LAION-AI / CLAP

Contrastive Language-Audio Pretraining
https://arxiv.org/abs/2211.06687
Creative Commons Zero v1.0 Universal
1.33k stars 128 forks source link

How to understand and use the audio embedding? #148

Open arthur19312 opened 4 months ago

arthur19312 commented 4 months ago

I'm new here, I run the method get_audio_embedding_from_filelist with model music_audioset_epoch_15_esc_90.14.pt and get the audio embeddings just like

[[-4.639852792024612427e-02, -9.935184381902217865e-03, ...]]

I approximately know it represent the feature of the input audio somehow, while I don't know how to use it.

At first I try some method to decode it into text so that I can understand it roughly.

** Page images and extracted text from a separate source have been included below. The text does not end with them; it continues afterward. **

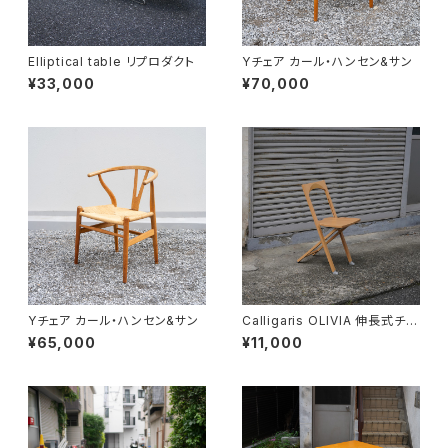
Elliptical table リプロダクト
Yチェア カール・ハンセン&サン
¥33,000
¥70,000
Yチェア カール・ハンセン&サン
Calligaris OLIVIA 伸長式チェ
ア
¥65,000
¥11,000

So I start to be confused. Could someone tell me what is the audio embedding that I get in format of float? And whether this audio embedding is common to other models? And how should I use it?

(PS: I'm really interested in this work while it seems like I lack some necessary background knowledge, so it would be better if someone could recommend me some relevant materials to get me into the field. Thank you so much ❤)

cvillela commented 4 months ago

I am having similar doubts.

When extracting text and audio embeddings, I can easily perform cosine similarity to find closely related pairs, and retrieve audio from text inputs and vice-versa.

However, I would like to know if there is a way to decode the embeddings into text. Decoding them into Audio seems manageable using AudioLDM.

satvik-dixit commented 1 month ago

@cvillela is there a way to decode CLAP embeddings to Audio using AudioLDM?